I really love being in the natural world. When I was in college and a few years after I went rock climbing, backpacking, and botanizing (when you go somewhere just to look at the plants) every weekend. Now that I have more responsibilities I go on 1 to 2 big backpacking trips a year.
I still go to checkout beautiful natural places, and I still love to see a plant I’ve never seen before. I also love to go snowboard and go on several trips a year.
A fun/interesting/little known fact about you?
- I once came face to face with a shark while snorkeling alone on a remote island
- I’ve never bought a SFH (single family house) or gotten a RES loan (residential loan)
- One of the top experiences of my life was seeing Puya berteroniana blooming in Chile. I went there to collect plants on a National Geographic grant for my research while the Atacama desert was blooming. Random internet link with photos. https://www.strangewonderfulthings.com/150.htm
[Chad: Ok, those are pretty cool facts. I feel like we need to get the full story on that face to face encounter with a shark! Of course, I followed your link to the Puya berteroniana plant in Chile, and I posted a photo from Wikipedia below so people can see it here. What an amazing and beautiful flower!]
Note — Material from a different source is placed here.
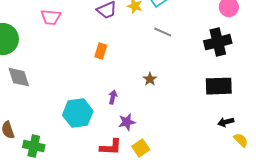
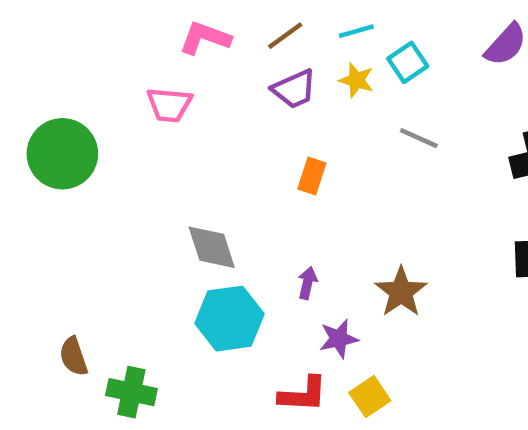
orange rectangle: (101, 51) -> (312, 176), moved
gray diamond: (19, 77) -> (212, 247), moved
brown star: (150, 79) -> (401, 292), moved, size x1.6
The rest of the Getting Started Interview questions are based on the steps I teach for getting started with real estate investing inside my online course & community Real Estate Start School, which opens for enrollment each spring and fall.
1. Wealth Stage
How long ago did you begin investing in real estate?
2.5 years ago. I closed escrow on my first property in March 2017.
What was your wealth stage when you began investing in real estate? (I define wealth stages as 1. Survival 2. Stability 3. Saver 4. Growth 5. Income/Withdrawal. See this article for further explanation. It’s ok to make a rough guess here.)
Has your wealth stage changed since starting investing in real estate? If so, what is it now?
I just quit my day job with a stable income. However, I think I’m still at 3. Saver.
[Chad: Well done! Wow. You’ve made a lot of progress in a 2-year period.]
2. Real Estate Investing Strategy
What was the primary real estate investing strategy that you used to get started?
BRRRR (Buy, Remodel, Rent, Refinance, Repeat) with a goal to hold properties for cash flow long term.
Has your strategy changed since then? If so, what is it now?
At first, I was sold on the idea of cash flow. I still believe in cash flow as your margin of safety so you don’t lose your property. However, I don’t think that cash flow is the way to wealth. Now I really focus on having equity in deals. I’m doing commercial multifamily value add deals.
So instead of BRRRR to hold for cash flow, I’m looking at how can I create a lot of equity in properties. BRRRR creates equity as does increasing the NOI (net operating income) of commercial properties.
Doing ground-up development in LA creates a lot of equity in properties. Buying value add multi-family and increasing the NOI creates a lot of equity.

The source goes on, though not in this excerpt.